Finalista e vincitore di  Who Is On Next? Giannico è lo pseudonimo scelto dal designer 19enne Nicolò Beretta quando ha deciso di proporre e lanciare sul mercato la sua prima collezione di scarpe all’incirca due anni fa. In breve tempo, il talento di questo enfant prodige italiano, privo di una formazione accademica ma dotato di innata predisposizione per il senso della bellezza e del design, si è fatto conoscere in tutto il mondo, conquistando il plauso di celebrities e “colleghi” celebri, primo su tutti Manolo Blahnik, tra i primi a credere in lui quando disegnò le sue prime scarpe di getto. A tal proposito, Nicolò e Manolo hanno qualcosa che li accomuna: il primo preferiva disegnare abiti e accessori con tessuti, oggetti e materiali, creando favole e immaginando di poter vestire principesse di mondi fantastici. Il secondo, invece, da piccolo si dilettava a catturare le lucertole per realizzare sulle loro piccole zampette degli splendidi esemplari di scarpe mini-size con gli incarti di vari dolciumi.

I suoi sono modelli estremamente eccentrici, quasi surreali, che sembrano provenire da una dimensione onirica e surreale, pumps, sandali, mules e ancora molti altri modelli, sicuramente tra le scarpe più stravaganti della primavera/estate 2015, che puntano su modelli a tratti irriverenti e molto ironici che si fregiano di bolle, piume e ancora iridescenze luminose e dettagli glamour, quali sensuali labbra in vernice, l’iconica banana del re della pop art Wharol, piccole “pillole” applicate sulla superficie delle calzature e stampe a quadretti Vichy.
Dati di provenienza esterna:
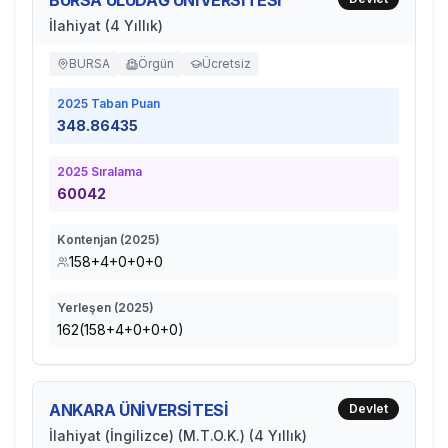
BURSA ULUDAĞ ÜNİVERSİTESİ
İlahiyat (4 Yıllık)
BURSA
Örgün
Ücretsiz
2025
Taban Puan
348.86435
2025
Sıralama
60042
Kontenjan (
2025
)
158+4+0+0+0
Yerleşen (
2025
)
162(158+4+0+0+0)
ANKARA ÜNİVERSİTESİ
Devlet
İlahiyat (İngilizce) (M.T.O.K.) (4 Yıllık)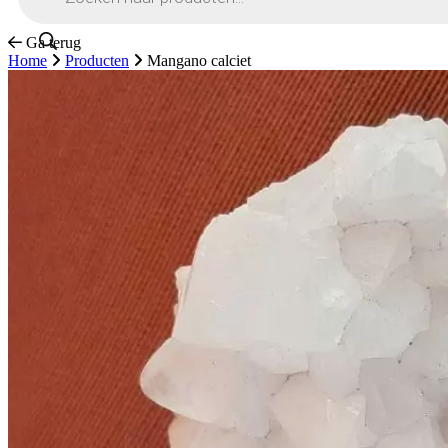
Ga terug
Home
Producten
Mangano calciet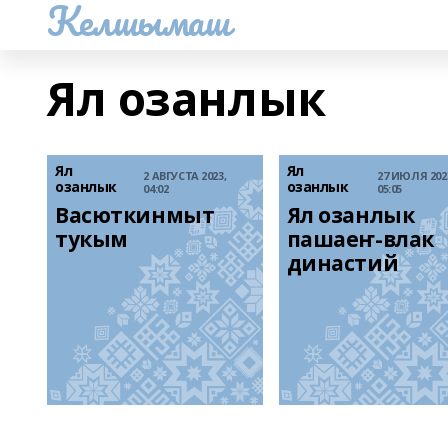
Келшымаш
Ял озанлык
Ял
Ял
2 АВГУСТА 2023,
27 ИЮЛЯ 202
озанлык
озанлык
04:02
05:05
Васюткинмыт 
Ял озанлык 
тукым
пашаеҥ-влак 
династий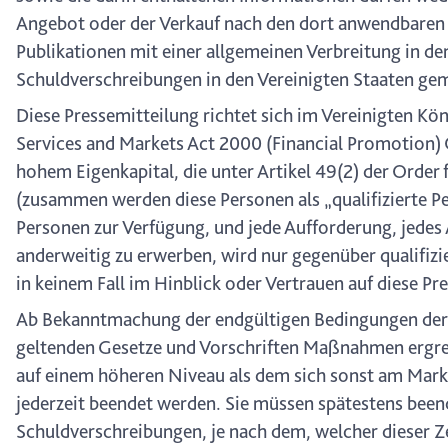
Angebot oder der Verkauf nach den dort anwendbaren 
Publikationen mit einer allgemeinen Verbreitung in de
Schuldverschreibungen in den Vereinigten Staaten ge
Diese Pressemitteilung richtet sich im Vereinigten König
Services and Markets Act 2000 (Financial Promotion) O
hohem Eigenkapital, die unter Artikel 49(2) der Order f
(zusammen werden diese Personen als „qualifizierte Pe
Personen zur Verfügung, und jede Aufforderung, jedes
anderweitig zu erwerben, wird nur gegenüber qualifizie
in keinem Fall im Hinblick oder Vertrauen auf diese Pr
Ab Bekanntmachung der endgültigen Bedingungen de
geltenden Gesetze und Vorschriften Maßnahmen ergrei
auf einem höheren Niveau als dem sich sonst am Mark
jederzeit beendet werden. Sie müssen spätestens been
Schuldverschreibungen, je nach dem, welcher dieser 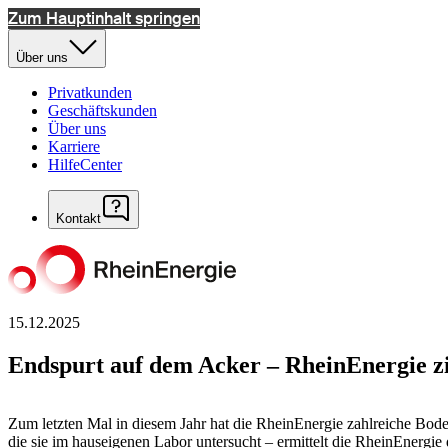
Zum Hauptinhalt springen
Über uns
Privatkunden
Geschäftskunden
Über uns
Karriere
HilfeCenter
Kontakt
15.12.2025
Endspurt auf dem Acker – RheinEnergie zi
Zum letzten Mal in diesem Jahr hat die RheinEnergie zahlreiche Bo
die sie im hauseigenen Labor untersucht – ermittelt die RheinEnerg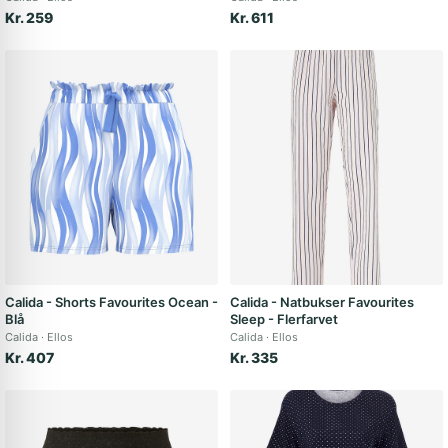
Kr. 259
Kr. 611
Calida - Shorts Favourites Ocean -
Calida - Natbukser Favourites
Blå
Sleep - Flerfarvet
Calida
Ellos
Calida
Ellos
Kr. 407
Kr. 335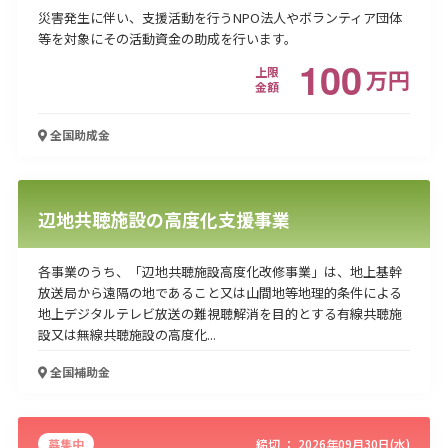
災害発生に伴い、支援活動を行うNPO法人やボランティア団体
等を対象にその活動資金の助成を行います。
100
上限
万
円
金額
全国
助成金
辺地共聴施設の高度化支援事業
各事業のうち、「辺地共聴施設高度化改修事業」は、地上基幹
放送局から遠隔の地であること又は山間地等地理的条件による
地上デジタルテレビ放送の難視聴解消を目的とする有線共聴施
設又は無線共聴施設の高度化...
全国
補助金
募集中
締切 ：
2026年09月30日(水)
Modelli che richiamano l’universo onirico di Salvador Dalì,  le forme lucidissime dal gusto kitsch dell’artista statunitense Jeff Koons, la banana di Andy Warhol ritratta nel disco dei Velvet Underground, ma anche le tanto amate pilloline della modella Edie Sedgwick.  Tra i modelli più rappresentativi  le sofisticate pumps blu elettrico e le confortevoli slippers giallo canarino, le pumps sagomate, quasi d’Orsay, con bolla oro applicata sul tallone (il modello Koons, quello di punta) e ancora i sandali verdi con foglia di Marijuana. Si distinguono anche splendide mules colorate con tacco spesso, slippers e ballerine, pratiche e confortevoli ma ugualmente ricercato e particolari.

La sua suola verde (che contraddistingue ogni creazione) sembra quasi un messaggio di speranza affinché tutti i suoi sogni si realizzino in modo altrettanto rapido come il suo debutto nel fashion system. Scelte da Arisa  per passeggiare in lungo il palco dell’Ariston, lo stilista si avvale di consulenti professionisti in grado di coniugare aspetti di ergonomia ai requisiti di design richiesti dal suo ideatore e inoltre la tomaia di ogni calzatura è studiata per avvolgere ed enfatizzare la sinuosità della caviglia femminile. Altro valore del brand è che si tratta di una manifattura totalmente made in Italy!

Le sue scarpe sono ormai dei veri e proprio oggetti del desiderio e uniscono pellami pregiati a materiali avveniristici. Tacchi vertiginosi si mescolano ad altezze soft fino ad arrivare a stivali cuissard in tessuto gommato che avvolgono interamente la gamba. Le flat ricordano quelle indossate da Lolita nel film di Stanley Kubric, proiettando il suo fruitore in un mondo fatto di capricci e di cose proibite. Bilanciando provocazione e umorismo, Giannico reinterpreta la femminilità innocente e maliziosa della protagonista. Bocche goffrate di vernice “alla Dalì” sbavano sulle calzature, simbolo di una sussurrata passione e di una sensualità dissacrante e ricercata!